> **PROBLEM**
In the listing below, start your output at the line with "Ligurie et la" and end it after the line with "surveillant la météo, le", copying every line exactly.

BEGIN EXERCISE MATERIALS

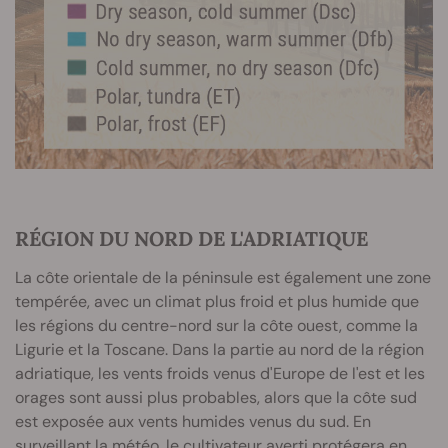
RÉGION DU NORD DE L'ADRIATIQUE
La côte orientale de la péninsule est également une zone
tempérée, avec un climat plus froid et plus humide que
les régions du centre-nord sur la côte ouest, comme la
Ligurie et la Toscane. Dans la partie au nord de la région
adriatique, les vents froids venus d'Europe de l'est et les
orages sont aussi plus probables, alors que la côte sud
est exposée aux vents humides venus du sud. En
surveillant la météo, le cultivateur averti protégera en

END EXERCISE MATERIALS
BEGIN EXERCISE MATERIALS

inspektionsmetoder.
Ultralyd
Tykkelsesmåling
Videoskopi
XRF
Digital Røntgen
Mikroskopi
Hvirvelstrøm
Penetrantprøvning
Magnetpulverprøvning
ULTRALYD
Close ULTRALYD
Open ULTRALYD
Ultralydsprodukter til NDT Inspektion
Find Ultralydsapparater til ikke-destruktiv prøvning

END EXERCISE MATERIALS

> **ANSWER FOR THE TASK**
Ligurie et la Toscane. Dans la partie au nord de la région
adriatique, les vents froids venus d'Europe de l'est et les
orages sont aussi plus probables, alors que la côte sud
est exposée aux vents humides venus du sud. En
surveillant la météo, le cultivateur averti protégera en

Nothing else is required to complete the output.